Fun with Statistics and the Gun Control Debate
Gun
control advocates often contend that more gun deaths occur when guns
are abundant in society. The statistics they use to make the case are
not persuasive.
The most commonly cited evidence for the linkage is that the states with higher gun death rates also tend to be the states in which gun owners are a higher percentage of the population.
The scatter plot in Figure 1 compares the gun death rate to the gun ownership rate. One can readily see that states with lots of gun-owners also tend to have high gun death rates. It is not a perfect relationship, but any objective observer will accept that the scatter plot suggests a linkage.

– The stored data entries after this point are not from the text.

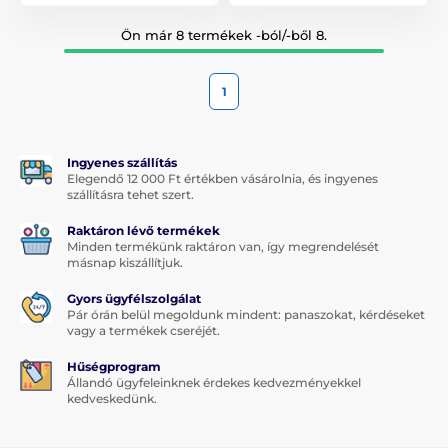
Ön már 8 termékek -ból/-ből 8.
1
Ingyenes szállítás
Elegendő 12 000 Ft értékben vásárolnia, és ingyenes
szállításra tehet szert.
Raktáron lévő termékek
Minden termékünk raktáron van, így megrendelését
másnap kiszállítjuk.
Gyors ügyfélszolgálat
Pár órán belül megoldunk mindent: panaszokat, kérdéseket
vagy a termékek cseréjét.
Hűségprogram
Állandó ügyfeleinknek érdekes kedvezményekkel
kedveskedünk.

The problem is that gun control advocates often treat this scatter-plot as prima facie evidence when in fact it suggests only a possible
relationship. Because this statistical "science" appears to support
their theory, gun control advocates rarely care to look into the matter
any deeper. This is a subtle form of confirmation bias.

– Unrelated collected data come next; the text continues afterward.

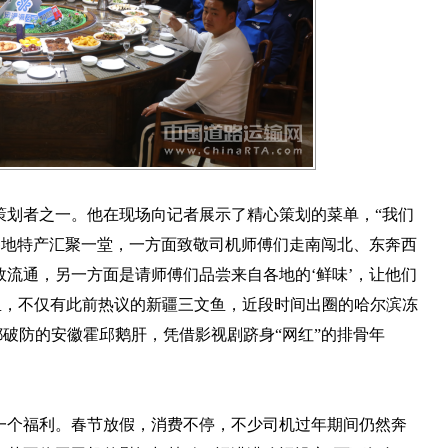
策划者之一。他在现场向记者展示了精心策划的菜单，“我们
各地特产汇聚一堂，一方面致敬司机师傅们走南闯北、东奔西
流通，另一方面是请师傅们品尝来自各地的‘鲜味’，让他们
里，不仅有此前热议的新疆三文鱼，近段时间出圈的哈尔滨冻
都破防的安徽霍邱鹅肝，凭借影视剧跻身“网红”的排骨年
一个福利。春节放假，消费不停，不少司机过年期间仍然奔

The scatter plot in Figure 1 is based on the most commonly used data (CDC and Kalesan et al). It is an accurate representation of what is referred to in statistics as linear regression. On the vertical axis is plotted the phenomenon we are trying to explain — the gun death rate. By convention, the horizontal axis is used to plot the theorized cause of variations in the gun death rate — in this instance, the gun ownership rate. Each point represents an individual state. The straight line running through the points (the regression line) seeks the middle and summarizes the average amount of change in the gun death rate associated with a given amount of change in the gun ownership rate.
There are all sorts of problems with the accuracy and the relevance of the data used to construct this scatter-plot. A serious evaluation of the possible relationship between gun deaths and gun availability would call for better data, but since the objective in this essay is only to reveal some pitfalls associated with conclusions based on regression and correlation there is good reason to use the same data sources as those who draw faulty conclusions from them.
Statisticians rely on a computed number known as the correlation coefficient to measure the degree to which the plotted points line up on the regression line. If all plotted points fall on the line, the correlation coefficient will be one. If the points are randomly scattered, then it will approach zero. Virtually any scatter plot that involves human behavior rather than physical processes will fail to approach either extreme.
The scatter-plot presented in Figure 1 has a computed correlation coefficient of 0.697. This is over two thirds of the way from zero to a perfect one and suggests a strong relationship between gun deaths and gun ownership.
But sometimes a lot can be learned by comparing the correlation coefficients for two different relationships. Let's look at data for vehicular death rates and vehicle ownership rates. For both gun deaths and highway deaths, we might expect that a higher prevalence of the device involved (guns or cars) will contribute to the likelihood of the event occurring. Once again, the data are taken from the most commonly used sources (IIHS and Wikipedia).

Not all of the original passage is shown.